"É tão difícil dizer não. Quando se está dançando com o diabo" — Dancing With The Devil (Demi Lovato).
Os escrúpulos já tinham descido até os confins do inferno e lá permaneceram até a última pétala das rosas vermelhas se decompor em tons de cinza. Os desejos reuniam-se em cúpulas finas e translúcidas de vidro que rachavam a cada segundo que ela respirava pesadamente. As racionalidades ficavam penduradas em forcas para serem admiradas à distância.

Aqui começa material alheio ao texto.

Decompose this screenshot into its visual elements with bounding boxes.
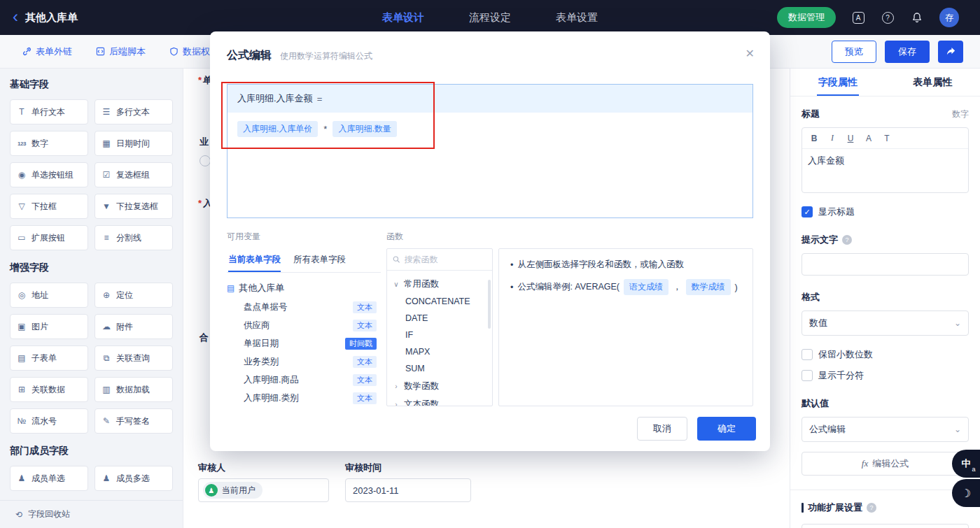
function-item[interactable]: MAPX bbox=[387, 343, 492, 360]
format-select[interactable]: 数值 ⌄ bbox=[802, 311, 969, 336]
function-item[interactable]: CONCATENATE bbox=[387, 293, 492, 310]
field-multi-line-text[interactable]: ☰多行文本 bbox=[94, 99, 173, 124]
field-linked-data[interactable]: ⊞关联数据 bbox=[10, 377, 88, 402]
avatar[interactable]: 存 bbox=[939, 8, 959, 27]
function-list: ∨常用函数 CONCATENATE DATE IF MAPX SUM ›数学函数… bbox=[387, 271, 492, 406]
backend-script-button[interactable]: 后端脚本 bbox=[96, 45, 146, 58]
tab-flow-settings[interactable]: 流程设定 bbox=[469, 11, 511, 24]
field-divider[interactable]: ≡分割线 bbox=[94, 225, 173, 250]
tree-field[interactable]: 业务类别文本 bbox=[227, 352, 381, 371]
bell-icon[interactable] bbox=[910, 10, 924, 24]
reviewer-label: 审核人 bbox=[198, 462, 225, 474]
font-color-button[interactable]: A bbox=[860, 134, 878, 143]
section-title: 增强字段 bbox=[10, 262, 173, 274]
tab-field-properties[interactable]: 字段属性 bbox=[790, 69, 886, 96]
field-checkbox-group[interactable]: ☑复选框组 bbox=[94, 162, 173, 187]
tab-current-form-fields[interactable]: 当前表单字段 bbox=[228, 248, 281, 272]
tree-field[interactable]: 入库明细.商品文本 bbox=[227, 371, 381, 389]
dark-mode-button[interactable]: ☽ bbox=[952, 479, 980, 507]
field-dropdown[interactable]: ▽下拉框 bbox=[10, 194, 88, 219]
checkbox-unchecked-icon[interactable] bbox=[802, 349, 813, 360]
tree-field[interactable]: 盘点单据号文本 bbox=[227, 298, 381, 316]
hint-input[interactable] bbox=[802, 253, 969, 276]
preview-button[interactable]: 预览 bbox=[832, 41, 876, 63]
underline-button[interactable]: U bbox=[841, 134, 860, 143]
radio-option[interactable] bbox=[200, 155, 211, 166]
add-action-button[interactable]: 添加操作 bbox=[802, 524, 969, 528]
function-item[interactable]: SUM bbox=[387, 360, 492, 377]
hint-help-icon[interactable]: ? bbox=[842, 235, 852, 245]
field-image[interactable]: ▣图片 bbox=[10, 314, 88, 339]
review-time-input[interactable] bbox=[353, 485, 476, 496]
tree-field[interactable]: 单据日期时间戳 bbox=[227, 334, 381, 352]
back-group[interactable]: ‹ 其他入库单 bbox=[0, 10, 78, 25]
field-address[interactable]: ◎地址 bbox=[10, 283, 88, 308]
formula-editor[interactable]: 入库明细.入库金额 = 入库明细.入库单价 * 入库明细.数量 bbox=[227, 84, 753, 218]
bold-button[interactable]: B bbox=[805, 134, 823, 143]
title-value-input[interactable]: 入库金额 bbox=[802, 149, 968, 192]
formula-token-quantity[interactable]: 入库明细.数量 bbox=[332, 121, 396, 137]
extension-help-icon[interactable]: ? bbox=[867, 503, 876, 513]
field-signature[interactable]: ✎手写签名 bbox=[94, 408, 173, 434]
translate-icon: 中a bbox=[962, 457, 971, 470]
function-group-math[interactable]: ›数学函数 bbox=[387, 377, 492, 395]
field-serial-number[interactable]: №流水号 bbox=[10, 408, 88, 434]
checkbox-unchecked-icon[interactable] bbox=[802, 370, 813, 381]
field-location[interactable]: ⊕定位 bbox=[94, 283, 173, 308]
checkbox-checked-icon[interactable]: ✓ bbox=[802, 206, 813, 217]
cancel-button[interactable]: 取消 bbox=[637, 417, 687, 441]
field-datetime[interactable]: ▦日期时间 bbox=[94, 131, 173, 156]
tree-root[interactable]: ▤ 其他入库单 bbox=[227, 278, 381, 298]
tree-field[interactable]: 入库明细.类别文本 bbox=[227, 389, 381, 406]
type-tag: 文本 bbox=[353, 301, 377, 313]
form-link-button[interactable]: 表单外链 bbox=[22, 45, 72, 58]
help-icon[interactable]: ? bbox=[881, 10, 895, 24]
italic-button[interactable]: I bbox=[823, 133, 841, 143]
current-user-chip[interactable]: ♟ 当前用户 bbox=[203, 482, 262, 499]
decimal-option[interactable]: 保留小数位数 bbox=[802, 348, 969, 361]
language-icon[interactable]: A bbox=[851, 10, 865, 24]
attachment-icon: ☁ bbox=[101, 322, 112, 331]
formula-token-unit-price[interactable]: 入库明细.入库单价 bbox=[237, 121, 318, 137]
function-item[interactable]: DATE bbox=[387, 310, 492, 327]
save-button[interactable]: 保存 bbox=[885, 41, 930, 63]
tab-form-properties[interactable]: 表单属性 bbox=[886, 69, 980, 96]
tab-form-design[interactable]: 表单设计 bbox=[382, 11, 424, 24]
confirm-button[interactable]: 确定 bbox=[697, 417, 756, 441]
field-number[interactable]: 123数字 bbox=[10, 131, 88, 156]
field-data-load[interactable]: ▥数据加载 bbox=[94, 377, 173, 402]
field-recycle-bin[interactable]: ⟲ 字段回收站 bbox=[0, 500, 183, 528]
tree-field[interactable]: 供应商文本 bbox=[227, 316, 381, 334]
field-attachment[interactable]: ☁附件 bbox=[94, 314, 173, 339]
tab-all-form-fields[interactable]: 所有表单字段 bbox=[293, 248, 346, 272]
edit-formula-button[interactable]: fx 编辑公式 bbox=[802, 452, 969, 476]
section-enhanced-fields: 增强字段 ◎地址 ⊕定位 ▣图片 ☁附件 ▤子表单 ⧉关联查询 ⊞关联数据 ▥数… bbox=[0, 252, 183, 435]
default-value-select[interactable]: 公式编辑 ⌄ bbox=[802, 417, 969, 442]
function-search-input[interactable] bbox=[405, 255, 486, 264]
reviewer-field[interactable]: ♟ 当前用户 bbox=[198, 478, 329, 502]
field-single-line-text[interactable]: T单行文本 bbox=[10, 99, 88, 124]
field-multi-dropdown[interactable]: ▼下拉复选框 bbox=[94, 194, 173, 219]
function-item[interactable]: IF bbox=[387, 327, 492, 343]
close-icon[interactable]: ✕ bbox=[746, 47, 755, 60]
share-button[interactable] bbox=[938, 41, 963, 63]
function-group-text[interactable]: ›文本函数 bbox=[387, 395, 492, 406]
show-title-option[interactable]: ✓ 显示标题 bbox=[802, 206, 969, 218]
function-group-common[interactable]: ∨常用函数 bbox=[387, 275, 492, 293]
field-member-multi[interactable]: ♟成员多选 bbox=[94, 466, 173, 491]
field-radio-group[interactable]: ◉单选按钮组 bbox=[10, 162, 88, 187]
scrollbar[interactable] bbox=[488, 280, 491, 329]
tab-form-settings[interactable]: 表单设置 bbox=[556, 11, 598, 24]
thousand-separator-option[interactable]: 显示千分符 bbox=[802, 369, 969, 382]
field-subform[interactable]: ▤子表单 bbox=[10, 345, 88, 371]
field-member-single[interactable]: ♟成员单选 bbox=[10, 466, 88, 491]
data-permission-button[interactable]: 数据权 bbox=[169, 45, 210, 58]
section-member-fields: 部门成员字段 ♟成员单选 ♟成员多选 bbox=[0, 435, 183, 492]
translate-button[interactable]: 中a bbox=[952, 450, 980, 478]
field-linked-query[interactable]: ⧉关联查询 bbox=[94, 345, 173, 371]
font-size-button[interactable]: T bbox=[878, 134, 896, 143]
back-icon[interactable]: ‹ bbox=[13, 8, 18, 25]
review-time-field[interactable] bbox=[345, 478, 471, 502]
data-manage-button[interactable]: 数据管理 bbox=[777, 7, 836, 28]
field-extend-button[interactable]: ▭扩展按钮 bbox=[10, 225, 88, 250]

O cenário de sua mente compunha esses avisos tão perversos e cruéis que firmavam o desfiar da linha de sua vida.
Condenava-se pela vontade irresistível de tomar o líquido vermelho em suas mãos, o enredo consistia em gotas salgadas que não cessavam de seus olhos, manchando com brilho as bochechas rosadas e nublando a visão dos olhos cor de mel.
Em seu peito, instalaram-se moinhos de vento que rodopiavam incessantemente em meio a tempestade de sua alma. Nunca houve o anseio de ver o amanhã florescer em raios amarelos e laranjas, o miocárdio tinha sugado para si todas as cores de cada árvore, céu e flores, ficando totalmente aglutinado em sentimentos sem cor.
O mal subia-lhe a garganta provocando ânsia, o tortuoso trêmulo das mãos ninava freneticamente o álcool, o pavor permitia escorrer lágrimas de suor em sua curta testa, o sopro da vida era sugado a cada milésimo de segundo de seu magérrimo e pequenino corpo.
Os dias eram sempre nublados desde a primeira vez em que abriu os olhos e chorou anunciando ao mundo sua chegada. A ira da tempestade do dia de seu nascimento informava que algo estava errado. A sua existência tinha gerado uma discussão celestial que quase fez mais um anjo cair.
Compadecia-se com amargura na infância por carregar consigo a dor, o sofrimento e o falecimento do parto. Mesmo com o Sol preponderante lá fora em certos dias, nunca houve luz em sua vida — pelo menos era isso que pensava. O verão vinha gélido e no inverno era torturante respirar.
Não podia permitir que nada invadisse sua carne sem sentir dor, ar ou toque, ensurdecendo a maré de conforto que um dia sonhou sentir. Já não havia o mais limpo dos oxigênios, era obrigada a inalar com a putrefação dos pulmões.
Celine pensava constantemente que se a morte fosse o inimigo, a vida também não era santa, a culpada pela existência do fim um dia viria cobrar o dom que lhe deu o começo. E, de certa forma, não estava totalmente equivocada.
As mais melancólicas notas de um piano branco proporcionaram a sua existência, as declamadas na Terra pelo genitor e as deleitadas no Céu pelo anjo Miguel.
A infância conseguiu destruir a pequena planta que começava a nascer, a compaixão, permitindo-lhe uma vida repleta de vazios existenciais, perversas culpas e lamentações infindáveis que ecoavam dentro de si como sussurros melancólicos. Não houve um dia em que se permitisse sorrir sem exigir o sobrenatural dos músculos da face e incorporar a mais picareta e piegas personagem.
Encontrou-se na música, de forma um tanto hipócrita, uma vez que negava a descendência de seu último nome e a profissão de tal homem que condenou sua mãe ao pior das guerras perdidas: o estupro.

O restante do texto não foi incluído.